Back to the Future?


We spend a ton of time discussing innovation and cutting edge tech. It is exciting to learn about new ideas and concepts; new toys and shiny objects attract us. Many of the folks reading these posts are deeply technical which doesn't come without a super-charged dose of intellectual curiosity. We are the early adopters, enthralled by new capabilities and willing to suffer thru countless firmware updates and occasional bricking or dreaded screen of death.

But sometimes a look in the rear view mirror, a reboot of more basic, yet proven, manufacturing approaches yields opportunities. The two most impactful on my career as a young Ops leader were SPC and SMED.

Statistical Process Control (SPC) and its over arching philosophy of Total Quality Control (TQA) were the brainchildren of William Edwards Deming, an American business theorist and statistician. He developed a concept of optimizing factory output by reducing variability. Post WWII America was not interested in his concepts but Japan was. Fast forward and while Detroit was making horrible vehicles, Datsun, Toyota and Mitsubishi made huge inroads in American markets. All buoyed by Deming's quality approach. Not terribly difficult to learn and most of us may be able to dust off the cobwebs of college Stats courses once re exposed to the concepts.
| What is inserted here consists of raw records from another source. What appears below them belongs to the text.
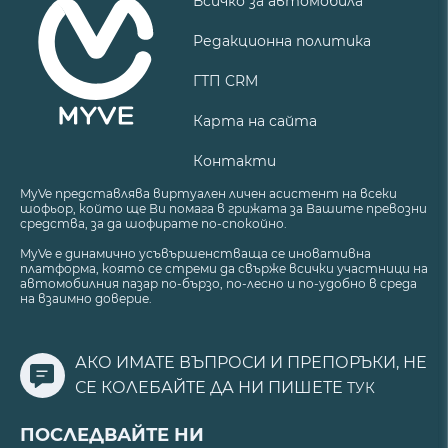
Всичко за автомобила
Редакционна политика
ГТП CRM
Карта на сайта
Контакти
MyVe представлява виртуален личен асистент на всеки
шофьор, който ще Ви помага в грижата за Вашите превозни
средства, за да шофирате по-спокойно.
MyVe е динамично усъвършенстваща се иновативна
платформа, която се стреми да свърже всички участници на
автомобилния пазар по-бързо, по-лесно и по-удобно в среда
на взаимно доверие.
АКО ИМАТЕ ВЪПРОСИ И ПРЕПОРЪКИ, НЕ
СЕ КОЛЕБАЙТЕ ДА НИ ПИШЕТЕ
ТУК
ПОСЛЕДВАЙТЕ НИ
The second technology is a bit younger but so relevant in today's world of SKU proliferation and customer and consumer customization. Today's consumer expects a product made to their tastes, specifications, package preferences, social causes etc. Today's customer wants company specific packaging and also exclusive LTOs! This creates an environment of short and frequent product runs. Package, flavor and brand changeovers are the norm and long runs of core products shrink. A nightmare for us efficiency minded folks. Why can't we make long runs of 4 pack toilet tissue or 12 pack beverage cans of one flavor? Pesky customers and consumers, that is why.

Single Minute Exchange of Dies (SMED) was developed by a Japanese Industrial Engineer that specialized in reducing changeovers from hours to minutes. His name was Shigeo Shingo and I was fortunate to meet him in person. I was responsible for bringing him from Japan to Chester, Pa. I was working for Scott Paper Co. and I had convinced leadership to contract with him to help us with package changeovers. He was very impactful. Years later I would use one of his practioners at PepsiCo to improve package changeover times significantly. I learned that repeatable beats fast every time. Get repeatable and then focus on speed. This is a whole course onto itself but so fruitful.

So here you go, two old fashioned, yet tried and true methods to improve your line output. That doesn't mean we don't embrace new technology but let us not forget proven, high impact and low cost methods either.

Back to the Future doesn't sound so bad does it? Maybe your flux capacitor needs a recharge!